From the records below, transcribe exactly the lines that begin at the line with "Copyright © 2026" and end at the line with "換については、店舗が別途定める条件に従い、店舗が対応す", both included.

- Exercise data -
::::
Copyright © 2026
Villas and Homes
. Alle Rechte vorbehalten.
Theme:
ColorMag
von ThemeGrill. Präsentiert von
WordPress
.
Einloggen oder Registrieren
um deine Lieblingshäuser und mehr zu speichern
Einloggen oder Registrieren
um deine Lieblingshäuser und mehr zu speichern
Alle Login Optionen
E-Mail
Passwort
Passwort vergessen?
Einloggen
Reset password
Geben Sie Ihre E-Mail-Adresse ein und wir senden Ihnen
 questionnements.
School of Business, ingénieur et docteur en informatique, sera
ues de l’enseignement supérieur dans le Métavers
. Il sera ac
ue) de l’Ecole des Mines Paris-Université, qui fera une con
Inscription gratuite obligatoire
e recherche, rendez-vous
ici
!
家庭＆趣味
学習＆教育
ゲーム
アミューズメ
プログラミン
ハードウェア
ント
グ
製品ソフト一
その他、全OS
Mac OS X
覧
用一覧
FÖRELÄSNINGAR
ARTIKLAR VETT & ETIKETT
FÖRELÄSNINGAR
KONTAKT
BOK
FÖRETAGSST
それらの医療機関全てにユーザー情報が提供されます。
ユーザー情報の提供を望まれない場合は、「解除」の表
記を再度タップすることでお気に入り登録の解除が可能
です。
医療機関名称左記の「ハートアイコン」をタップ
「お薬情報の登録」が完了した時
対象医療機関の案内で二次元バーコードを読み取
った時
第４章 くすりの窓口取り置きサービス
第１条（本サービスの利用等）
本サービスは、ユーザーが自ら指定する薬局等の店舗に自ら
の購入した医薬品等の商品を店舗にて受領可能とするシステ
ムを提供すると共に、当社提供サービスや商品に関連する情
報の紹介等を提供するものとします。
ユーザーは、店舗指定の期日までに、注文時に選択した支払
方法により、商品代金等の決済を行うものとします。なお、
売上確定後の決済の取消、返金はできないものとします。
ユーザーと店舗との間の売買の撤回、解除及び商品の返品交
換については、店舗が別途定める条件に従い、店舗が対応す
::::
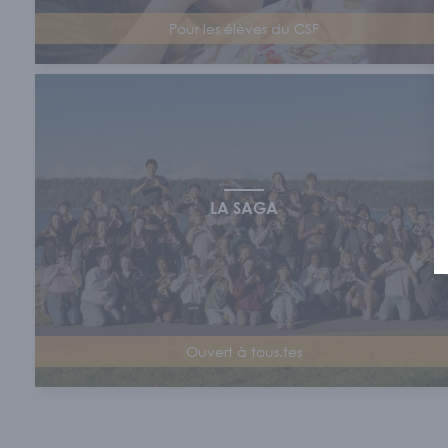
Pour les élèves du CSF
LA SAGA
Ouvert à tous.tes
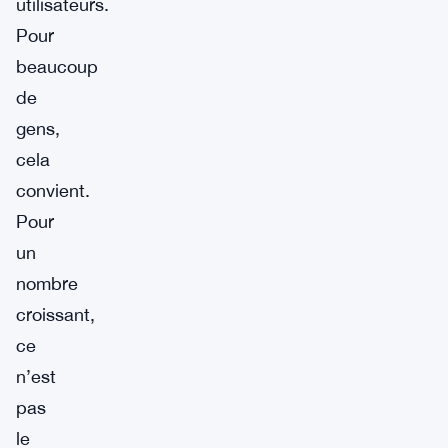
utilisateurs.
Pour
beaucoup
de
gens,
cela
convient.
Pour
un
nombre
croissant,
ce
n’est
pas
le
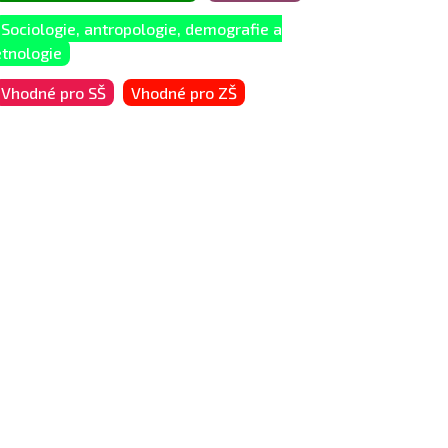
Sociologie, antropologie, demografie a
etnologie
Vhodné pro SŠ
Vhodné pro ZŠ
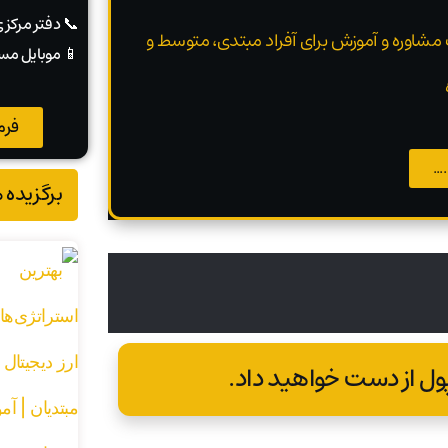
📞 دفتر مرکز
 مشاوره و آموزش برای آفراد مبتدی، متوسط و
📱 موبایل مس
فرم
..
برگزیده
::::
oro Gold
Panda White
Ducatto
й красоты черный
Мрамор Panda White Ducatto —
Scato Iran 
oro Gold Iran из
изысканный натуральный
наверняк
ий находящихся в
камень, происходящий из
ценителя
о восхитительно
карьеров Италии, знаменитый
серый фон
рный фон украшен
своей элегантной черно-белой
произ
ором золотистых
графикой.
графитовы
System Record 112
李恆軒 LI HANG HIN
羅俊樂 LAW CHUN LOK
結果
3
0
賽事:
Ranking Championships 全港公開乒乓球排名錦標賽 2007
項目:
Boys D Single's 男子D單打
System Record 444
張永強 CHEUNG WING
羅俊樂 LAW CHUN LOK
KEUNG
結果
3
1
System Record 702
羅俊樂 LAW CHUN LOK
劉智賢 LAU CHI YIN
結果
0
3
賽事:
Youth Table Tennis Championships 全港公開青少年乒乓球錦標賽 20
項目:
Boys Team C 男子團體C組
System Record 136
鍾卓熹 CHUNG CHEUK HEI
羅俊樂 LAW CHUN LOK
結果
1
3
::::
- Answer to this task -
Copyright © 2026
Villas and Homes
. Alle Rechte vorbehalten.
Theme:
ColorMag
von ThemeGrill. Präsentiert von
WordPress
.
Einloggen oder Registrieren
um deine Lieblingshäuser und mehr zu speichern
Einloggen oder Registrieren
um deine Lieblingshäuser und mehr zu speichern
Alle Login Optionen
E-Mail
Passwort
Passwort vergessen?
Einloggen
Reset password
Geben Sie Ihre E-Mail-Adresse ein und wir senden Ihnen
 questionnements.
School of Business, ingénieur et docteur en informatique, sera
ues de l’enseignement supérieur dans le Métavers
. Il sera ac
ue) de l’Ecole des Mines Paris-Université, qui fera une con
Inscription gratuite obligatoire
e recherche, rendez-vous
ici
!
家庭＆趣味
学習＆教育
ゲーム
アミューズメ
プログラミン
ハードウェア
ント
グ
製品ソフト一
その他、全OS
Mac OS X
覧
用一覧
FÖRELÄSNINGAR
ARTIKLAR VETT & ETIKETT
FÖRELÄSNINGAR
KONTAKT
BOK
FÖRETAGSST
それらの医療機関全てにユーザー情報が提供されます。
ユーザー情報の提供を望まれない場合は、「解除」の表
記を再度タップすることでお気に入り登録の解除が可能
です。
医療機関名称左記の「ハートアイコン」をタップ
「お薬情報の登録」が完了した時
対象医療機関の案内で二次元バーコードを読み取
った時
第４章 くすりの窓口取り置きサービス
第１条（本サービスの利用等）
本サービスは、ユーザーが自ら指定する薬局等の店舗に自ら
の購入した医薬品等の商品を店舗にて受領可能とするシステ
ムを提供すると共に、当社提供サービスや商品に関連する情
報の紹介等を提供するものとします。
ユーザーは、店舗指定の期日までに、注文時に選択した支払
方法により、商品代金等の決済を行うものとします。なお、
売上確定後の決済の取消、返金はできないものとします。
ユーザーと店舗との間の売買の撤回、解除及び商品の返品交
換については、店舗が別途定める条件に従い、店舗が対応す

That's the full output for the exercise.